Figure 3 with 3 supplements
The ISR is activated in the brain of R191H mice and its induction is prevented by 2BAct.
(A) mRNA expression in R191H cerebellum at 2.5 (N = 13/genotype), 5 (N = 20 WT, 19 R191H) and 7 (N = 30/genotype) months of age. (B) Western Blots of the indicated proteins from 7-month-old male cerebellum. Actin was used as a loading control. Each lane represents an individual animal. (C) Schematic of ISR activation in the context of external stressors or VWM. PP1, protein phosphatase 1. Gadd34, an ATF4-induced regulatory subunit of PP1 that targets it to eIF2. (D) mRNA expression in R191H cerebellum (N = 23 WT, 21 R191H, 24 R191H + 2 BAct) and spinal cord (N = 10/condition) at 27–32 weeks of age from the 2BAct treatment study (Figure 1B).
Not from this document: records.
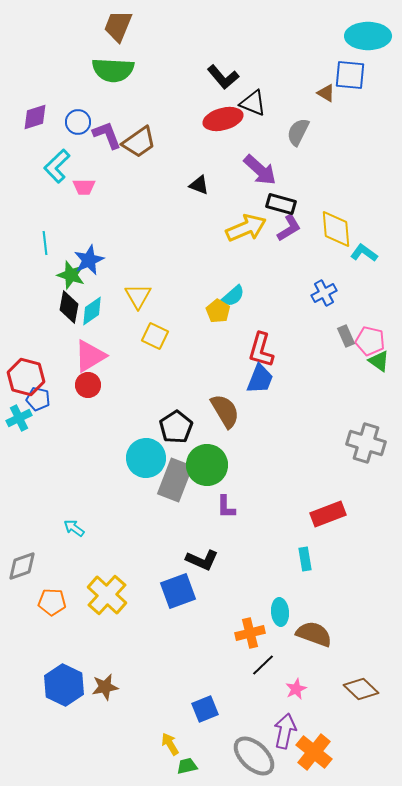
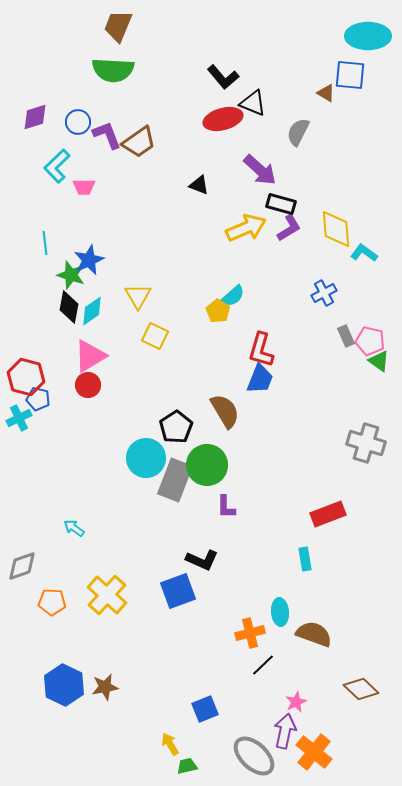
pink star at (296, 689): moved 13 px down
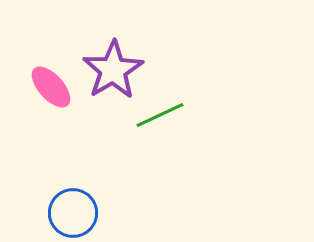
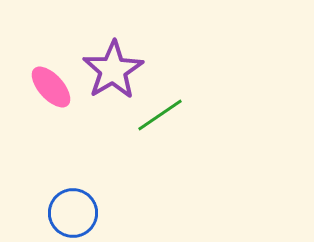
green line: rotated 9 degrees counterclockwise
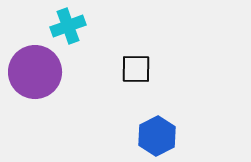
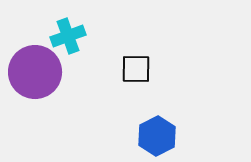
cyan cross: moved 10 px down
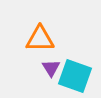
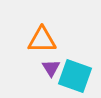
orange triangle: moved 2 px right, 1 px down
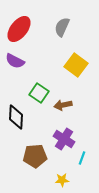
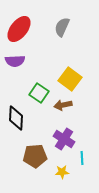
purple semicircle: rotated 30 degrees counterclockwise
yellow square: moved 6 px left, 14 px down
black diamond: moved 1 px down
cyan line: rotated 24 degrees counterclockwise
yellow star: moved 8 px up
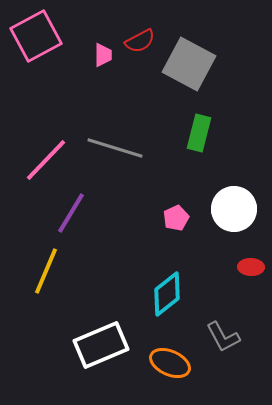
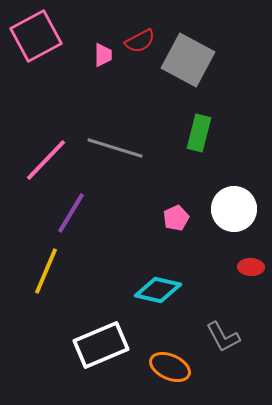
gray square: moved 1 px left, 4 px up
cyan diamond: moved 9 px left, 4 px up; rotated 51 degrees clockwise
orange ellipse: moved 4 px down
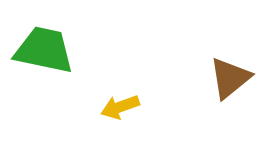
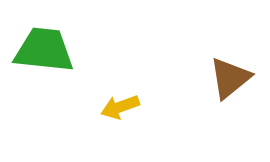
green trapezoid: rotated 6 degrees counterclockwise
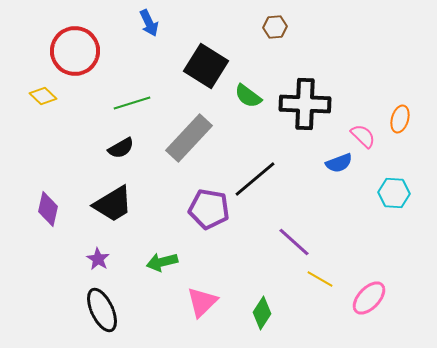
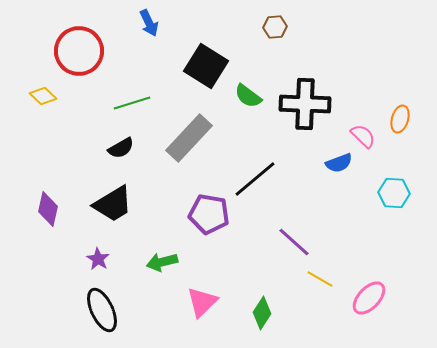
red circle: moved 4 px right
purple pentagon: moved 5 px down
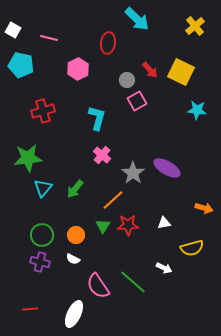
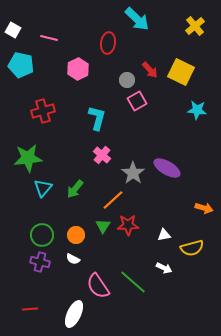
white triangle: moved 12 px down
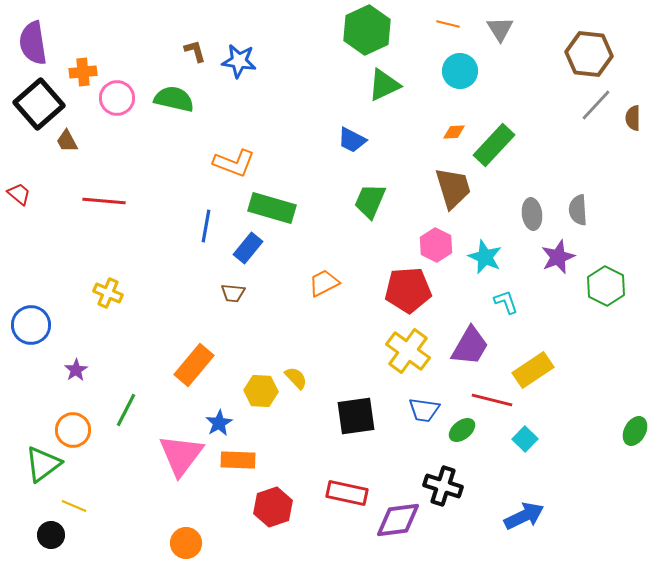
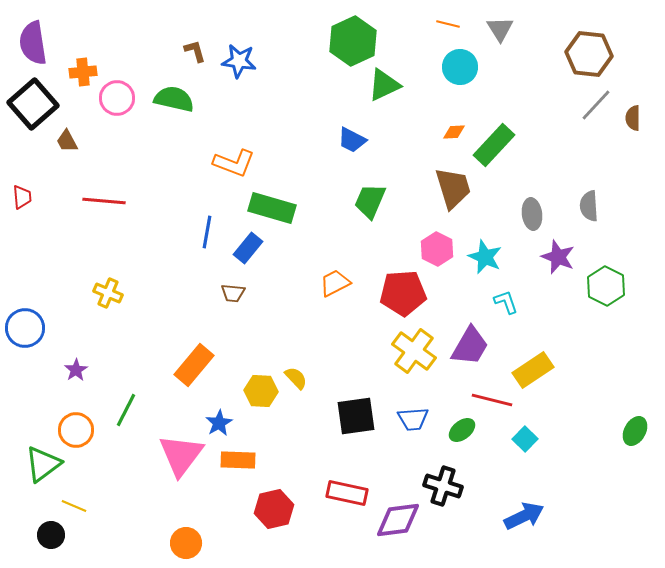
green hexagon at (367, 30): moved 14 px left, 11 px down
cyan circle at (460, 71): moved 4 px up
black square at (39, 104): moved 6 px left
red trapezoid at (19, 194): moved 3 px right, 3 px down; rotated 45 degrees clockwise
gray semicircle at (578, 210): moved 11 px right, 4 px up
blue line at (206, 226): moved 1 px right, 6 px down
pink hexagon at (436, 245): moved 1 px right, 4 px down
purple star at (558, 257): rotated 28 degrees counterclockwise
orange trapezoid at (324, 283): moved 11 px right
red pentagon at (408, 290): moved 5 px left, 3 px down
blue circle at (31, 325): moved 6 px left, 3 px down
yellow cross at (408, 351): moved 6 px right
blue trapezoid at (424, 410): moved 11 px left, 9 px down; rotated 12 degrees counterclockwise
orange circle at (73, 430): moved 3 px right
red hexagon at (273, 507): moved 1 px right, 2 px down; rotated 6 degrees clockwise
For (A) and (D), males and females were combined as there was no significant difference between sexes. Data are shown normalized to WT transcript levels. Bars, mean ±SD. *p<0.01; **p<10-3; nsp>0.05 by Student’s t-test with Holm-Sidak correction (compared to WT). Transcripts without symbols were highly significant with p<10−4. 2BAct treatment was highly significant for all transcripts (p<0.01 vs. placebo treatment). A table of p-values from tests is available in Figure 3—source data 1.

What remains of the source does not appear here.